▸ BRIEF:
Transcribe, word for word, every line from the one containing "has height=2576, width=614." through the final line of the records, and omit the pictures.

===== SOURCE DATA =====

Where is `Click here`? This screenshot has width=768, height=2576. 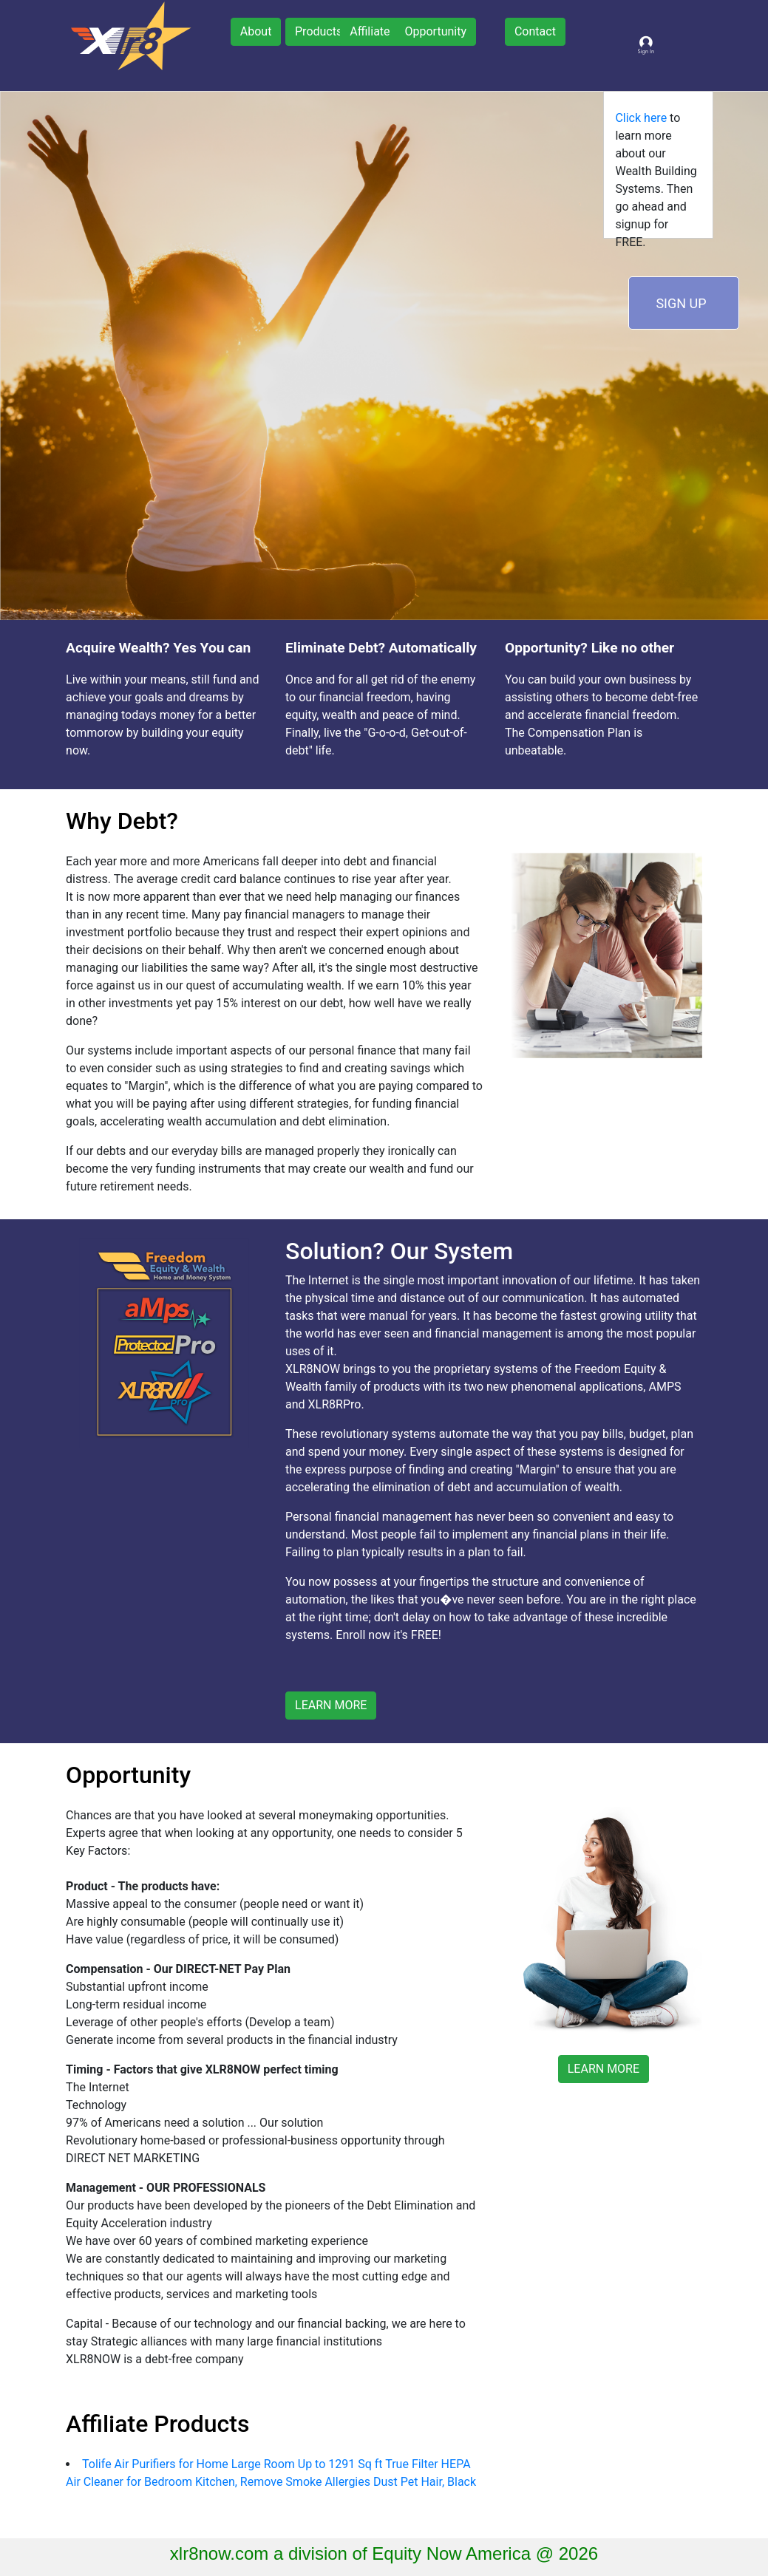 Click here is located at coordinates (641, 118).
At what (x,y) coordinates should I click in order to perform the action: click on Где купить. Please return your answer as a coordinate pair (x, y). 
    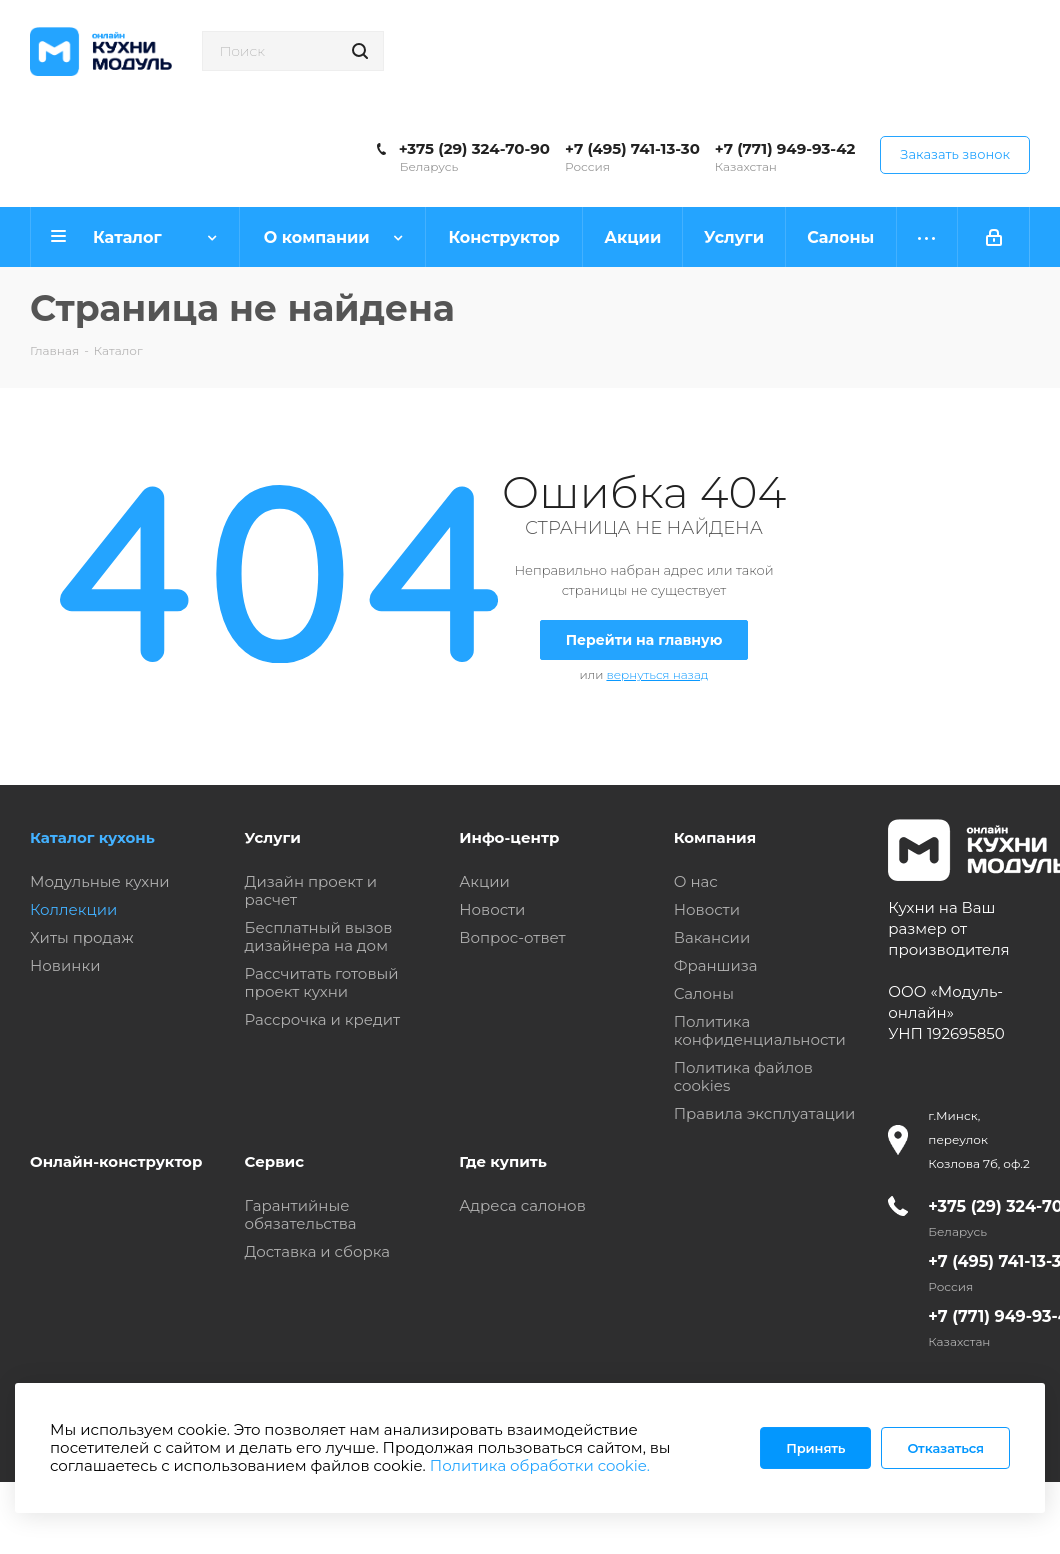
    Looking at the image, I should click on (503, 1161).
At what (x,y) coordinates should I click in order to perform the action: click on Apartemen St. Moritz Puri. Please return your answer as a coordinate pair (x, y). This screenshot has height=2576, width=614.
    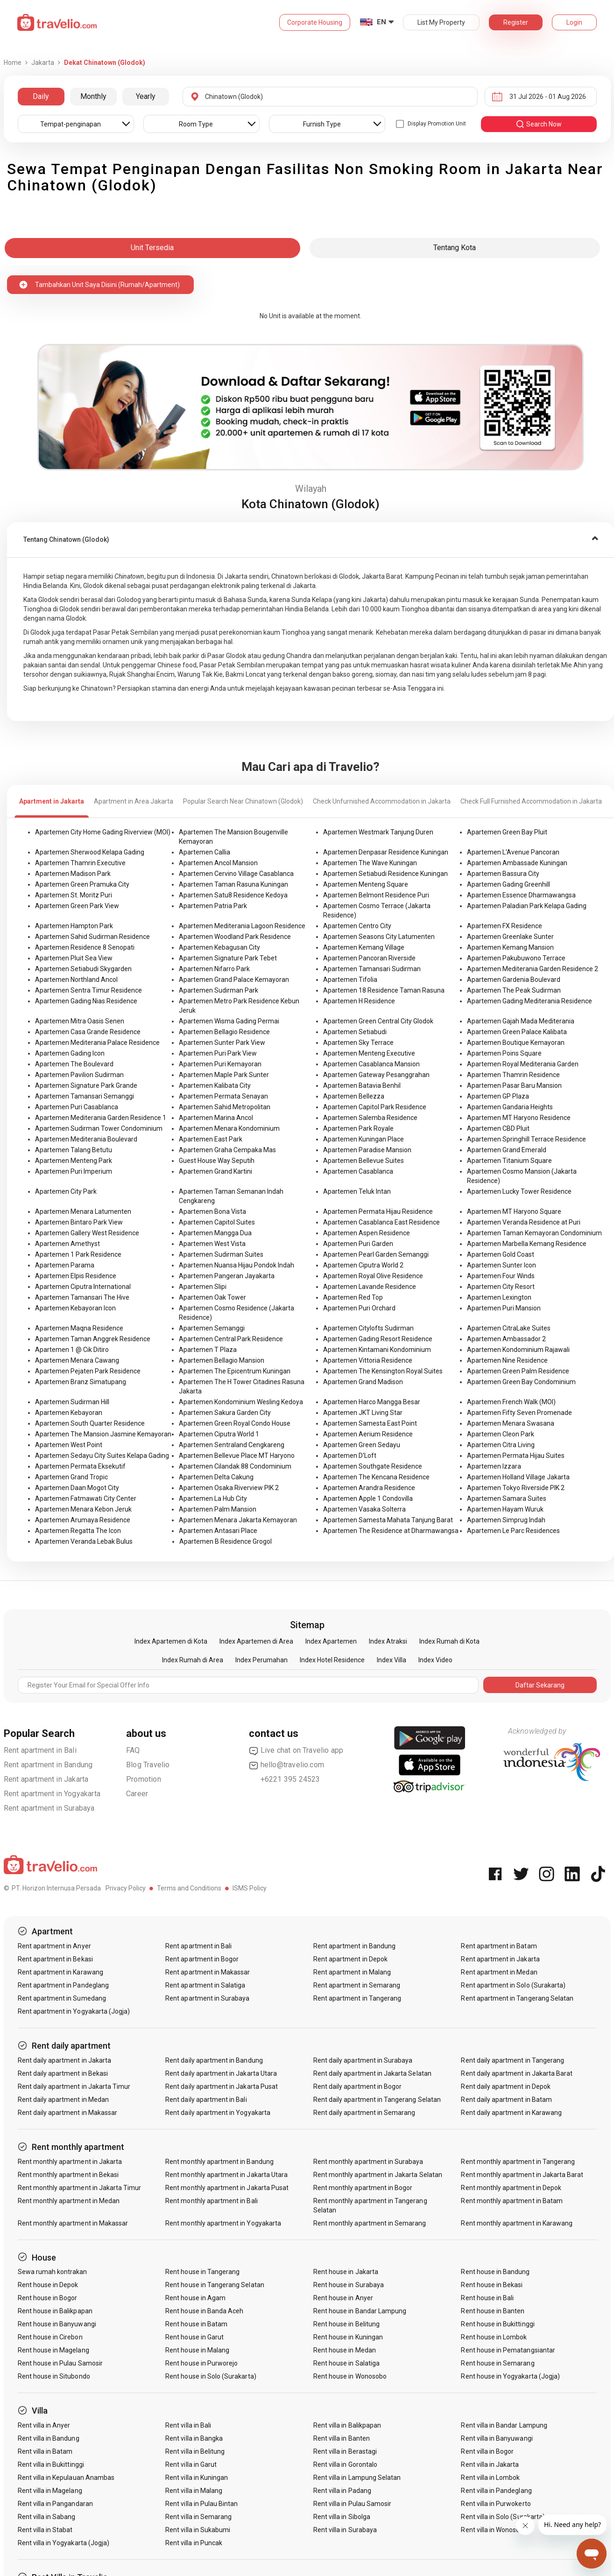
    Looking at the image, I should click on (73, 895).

=====

▸ FINAL ANSWER:
At what (x,y) coordinates should I click in order to perform the action: click on Apartemen St. Moritz Puri. Please return your answer as a coordinate pair (x, y). This screenshot has height=2576, width=614.
    Looking at the image, I should click on (73, 895).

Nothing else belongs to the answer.